21 and she's having a strip about sharing for a couple of nights?? Totally unreasonable. It's your house and at that age she should be living out of the home or paying you rent. If she was paying rent she might have some tiny cause to whinge (but shouldn't!) and if she is not the. Lay down the law and say it's your house so your rules. Or get her a tent for the garden.

Chewbecca · 20/12/2015 19:12

Goodness me, is the decision reversible? Please reverse it.

Sparklycat · 20/12/2015 19:12

Strop not strip!!

kilmuir · 20/12/2015 19:13

and i have teenage daughters so know they need telling whats happening whether they like it or not sometimes!

BlueBlueBelles · 20/12/2015 19:14

Either a. Put the 15 and 9 year old in together or b. Tell the 21 year old to grow the fuck up tbh.

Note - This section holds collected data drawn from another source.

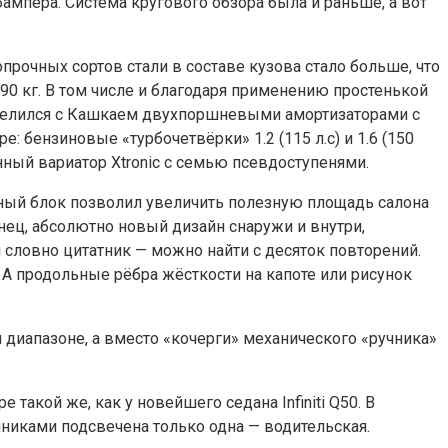
ампера. Система кругового обзора была и раньше, а вот
очных сортов стали в составе кузова стало больше, что
0 кг. В том числе и благодаря применению простенькой
поделился с Кашкаем двухпоршневыми амортизаторами с
 бензиновые «турбочетвёрки» 1.2 (115 л.с) и 1.6 (150
ованный вариатор Xtronic с семью псевдоступенями.
ьный блок позволил увеличить полезную площадь салона
нец, абсолютно новый дизайн снаружи и внутри,
 словно цитатник — можно найти с десяток повторений.
 А продольные рёбра жёсткости на капоте или рисунок
 диапазоне, а вместо «кочерги» механического «ручника»
такой же, как у новейшего седана Infiniti Q50. В
никами подсвечена только одна — водительская.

Please tell your partner and his children to come. Do not be dictated to by your children. You're not asking for this to be a permanent arrangement. It's two to three nights at christmas. How much is the 21 yr old really going to be there?!

INeedNewShoes · 20/12/2015 19:14

21! Unbelievable!

That is inexcusable behaviour from an adult (actually, in my view, from anyone of any age).

Giving in to this will has given your daughters all the information they need to know that if they whinge enough you will give in.

SirChenjin · 20/12/2015 19:15

Your eldest DD is being completely unreasonable - no doubt about it.

I would suggest that you take a deep breath, stand up tall, shoulders back and tell her that you've had a rethink - your DP is coming to stay for Christmas and she will be sharing a room. If she doesn't like it then she's welcome to sleep elsewhere. Friends? Travel lodge?